Available data: Begin
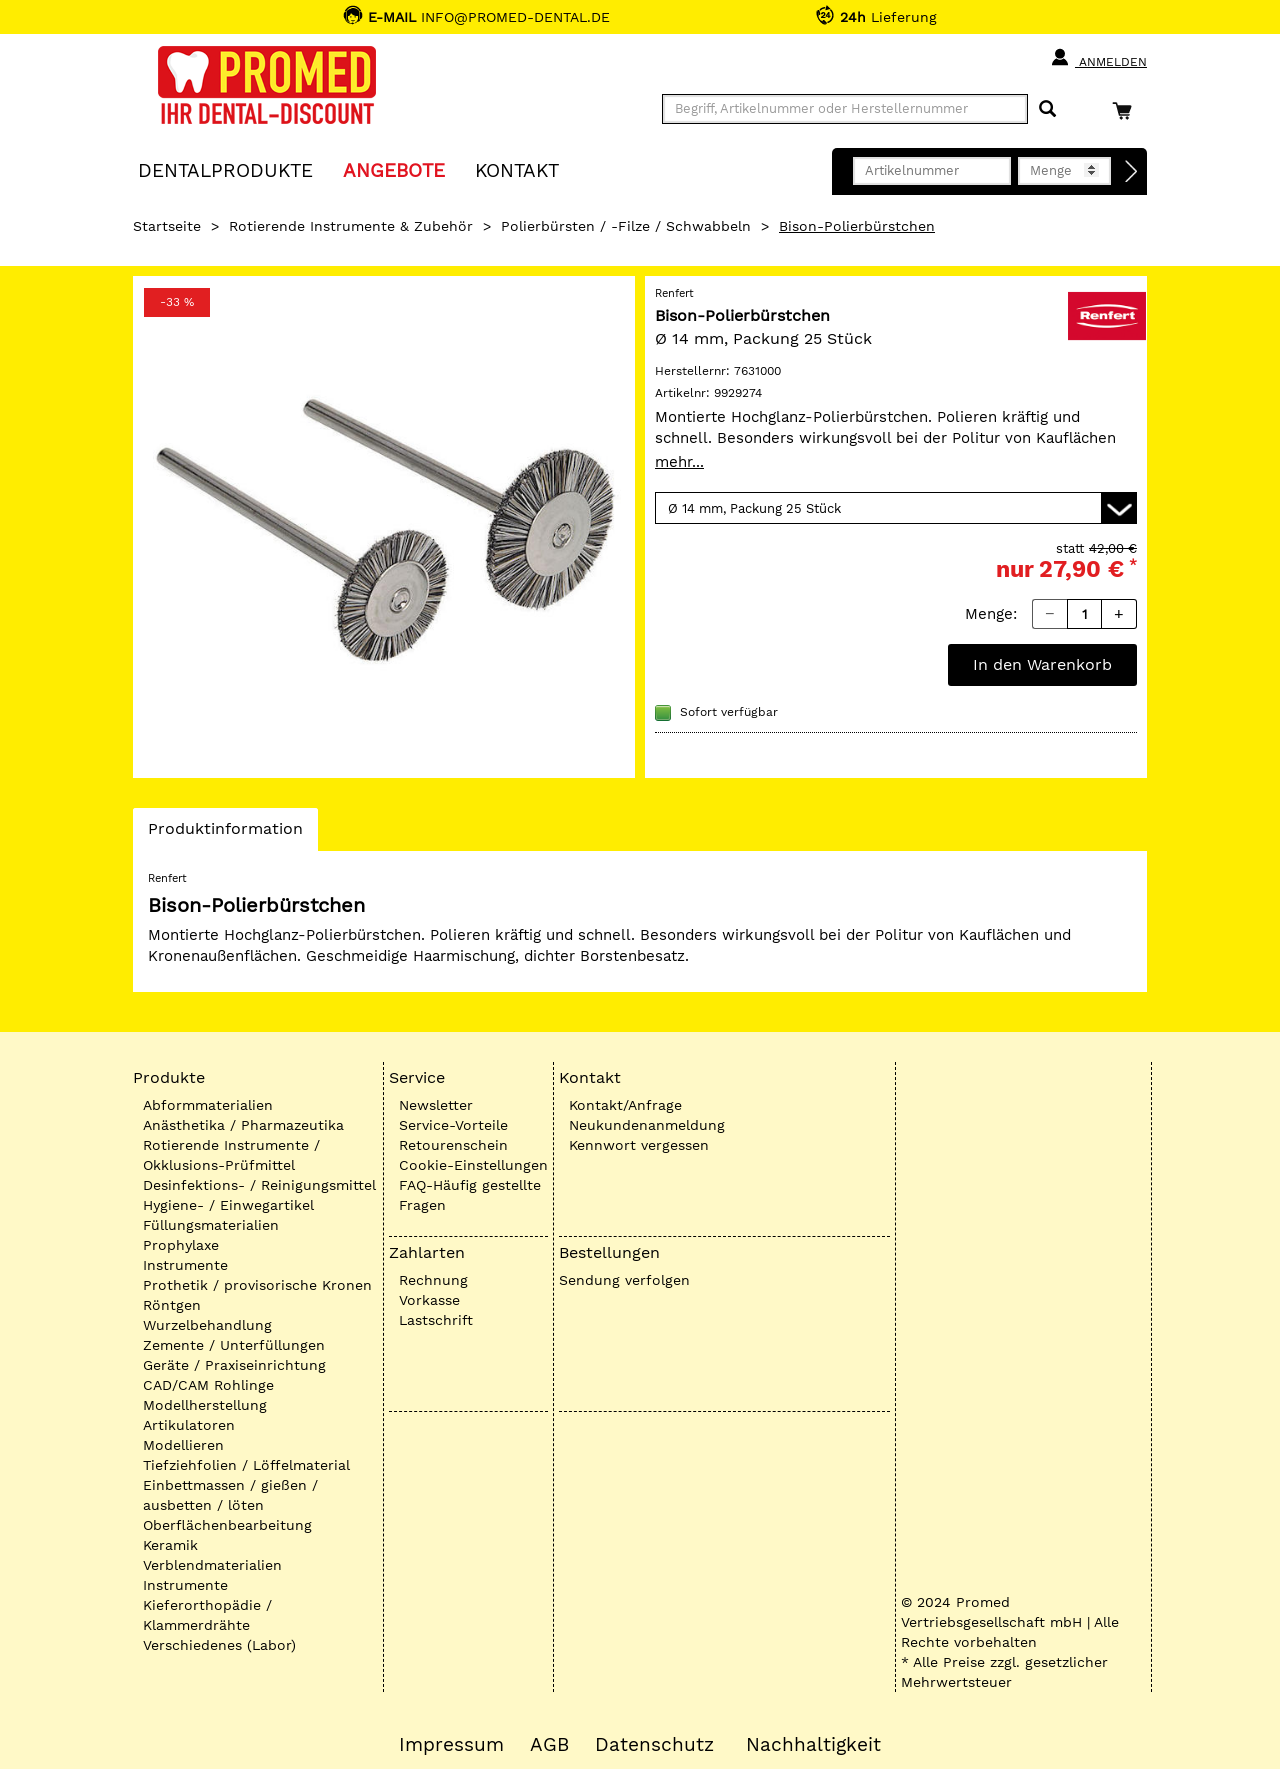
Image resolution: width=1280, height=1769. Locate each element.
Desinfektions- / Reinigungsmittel (259, 1185)
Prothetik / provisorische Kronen (257, 1285)
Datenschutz (654, 1745)
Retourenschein (453, 1145)
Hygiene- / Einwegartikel (228, 1205)
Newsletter (436, 1105)
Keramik (170, 1545)
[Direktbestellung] (1132, 172)
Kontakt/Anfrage (625, 1105)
Available data: End
* [Problem] Without the pictures, print all of the records exactly.

* [Response box]
Image resolution: width=1280, height=1769. Locate each element.
Desinfektions- / Reinigungsmittel (259, 1185)
Prothetik / provisorische Kronen (257, 1285)
Datenschutz (654, 1745)
Retourenschein (453, 1145)
Hygiene- / Einwegartikel (228, 1205)
Newsletter (436, 1105)
Keramik (170, 1545)
[Direktbestellung] (1132, 172)
Kontakt/Anfrage (625, 1105)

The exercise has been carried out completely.